Embora Carlos Alberto Montaner desapareça, seus livros permanecem. Era um ensaísta claro e rápido a captar a notícia, desvendando-a, indo ao essencial. Seus ensaios, nos quais misturou humor com análise didática, fazem parte da história da América Latina e muitos deles têm a ver com liberdade, essa palavra tão mal utilizada, que em suas falas ele ressuscitou, explicando-nos o quão extraordinário ela significava, e o que garantiu aos países que o tornaram seu. Nunca conheci alguém que tivesse tanta convicção e que amasse mais a vida do que Carlos Alberto Montaner. Nem sempre tocava no tema Cuba, mas todos sabíamos que pensava no seu pequeno país, que nunca o esquecia nas conversas mais superficiais que tinha e que sonhava em vê-lo novamente livre, sem censura e sem prisões. . Pediu diversas vezes para entrar na ilha e foi impedido de fazê-lo.

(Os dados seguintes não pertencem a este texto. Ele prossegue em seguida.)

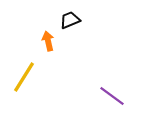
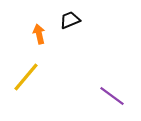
orange arrow: moved 9 px left, 7 px up
yellow line: moved 2 px right; rotated 8 degrees clockwise
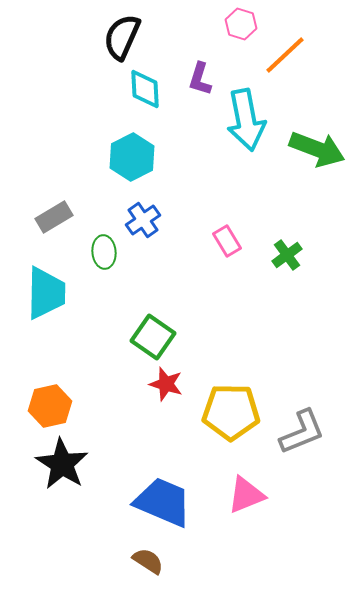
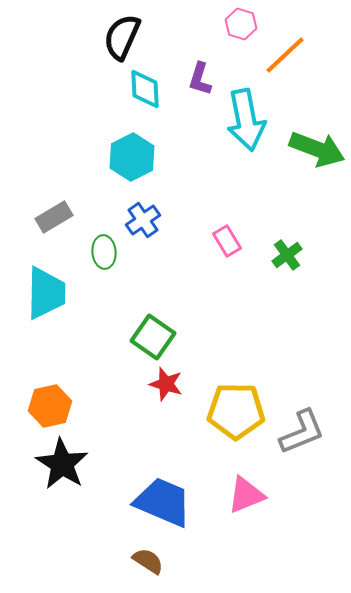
yellow pentagon: moved 5 px right, 1 px up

Ele também foi romancista e tem até cinco contos de sua pena, como observador dos costumes e sonhos de seus personagens. Mas acho que ele escreveu para ganhar apoiadores e sempre conseguiu. A sua paixão pelo seu país não tinha limites e por vezes surpreendeu-nos com a sua capacidade de trabalho que parecia a de dez homens juntos. Vi-o muitas vezes, na Europa e na América, e penso que sempre o encontrei bem, entusiasmado, com um sorriso doce e gentil que o caracterizava, e transmitindo, nas suas palestras, que eram agradáveis e enriquecedoras, uma convicção no futuro que isso nos deixou atordoados. O mundo ficará mais triste agora que ficou sem Carlos Alberto. Ninguém tinha tanta fé no liberalismo como ele e nos seus artigos ele dizia e reafirmava isso. Agora,
Ele era um homem profundo e amigável que sabia como fazer amigos. E quem o conheceu sabe que não estou exagerando quando digo que foi um dos homens mais afetuosos e cordiais, e um dos liberais, sem qualquer pingo de arrogância ou pedantismo. Na carta póstuma publicada, explica que todas as portas lhe foram fechadas e que a decisão de Espanha de aceitar a morte assistida dá a uma pessoa a possibilidade de tomar a decisão de pôr fim a uma condição irreversível como a sua. Que infortúnio infinito enfrentou Carlos Alberto Montaner, que explicou detalhadamente naquele artigo.
Sentiremos falta dele, pelo quanto o amávamos e pelo entusiasmo que ele nos transmitiu, que será insubstituível.